▶ **WHAT YOU WILL DO**:
Write the records out again exactly as they read, dropping any picture they hold.

▶ **Saved data entries**:
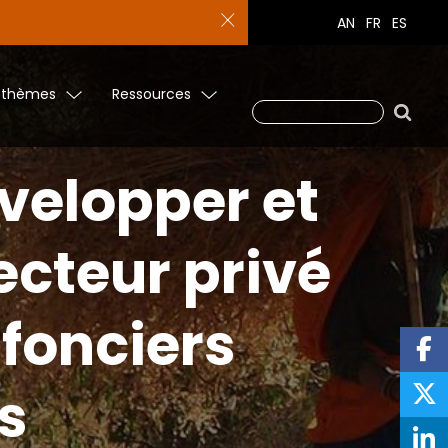
AN
FR
ES
 thèmes
Ressources
velopper et
ecteur privé
 fonciers
s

▶ **EXPECTED OUTPUT**:
AN
FR
ES
 thèmes
Ressources
velopper et
ecteur privé
 fonciers
s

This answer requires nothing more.